À noter que certains chan­teurs aver­tis cherchent l’ho­mo­gé­néité du passage entre les deux méca­nismes en chan­tant les aigus en pleine puis­sance, d’autres au contraire, jouent sur la diffé­rence de timbre de chacun d’eux. Il est égale­ment possible de jouer sur les deux tableaux, l’une confi­gu­ra­tion n’em­pê­chant pas l’autre, c’est-à-dire chan­ter les aigus parfois en puis­sance, parfois en légè­reté. D’où l’in­té­rêt d’avoir de solides bases tech­niques. Il ne s’agit alors, que d’un choix pure­ment artis­tique et esthé­tique du chan­teur, impliquant son style et univers musi­cal.

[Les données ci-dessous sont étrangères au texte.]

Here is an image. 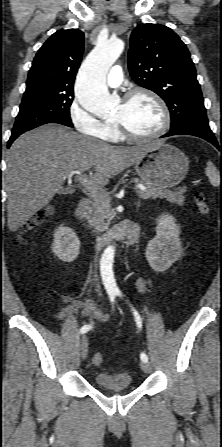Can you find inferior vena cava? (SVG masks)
I'll list each match as a JSON object with an SVG mask.
<instances>
[{"instance_id": "1", "label": "inferior vena cava", "mask_w": 222, "mask_h": 447, "mask_svg": "<svg viewBox=\"0 0 222 447\" xmlns=\"http://www.w3.org/2000/svg\"><path fill=\"white\" fill-rule=\"evenodd\" d=\"M96 259H97V257L95 258V261H96ZM95 277H97V275H95ZM95 281H97V278L95 279ZM98 291H99V286H98Z\"/></svg>"}]
</instances>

N’ou­blions pas que la clé de l’épa­nouis­se­ment vocal du chan­teur va bien au-delà de l’as­pect physio­lo­gique de la voix. La liberté vocale se construit dans une sensa­tion vibra­toire, kines­thé­sique, une conscience acous­tique ou mentale, où la mémoire muscu­laire joue un rôle déter­mi­nant dans la maîtrise du geste vocal. La répé­ti­tion d’un geste adapté est donc primor­diale. N’hé­si­tez donc pas à chan­ter, sans modé­ra­tion. 

Stépha­nie Dumouch, profes­seure de chant/coach vocal.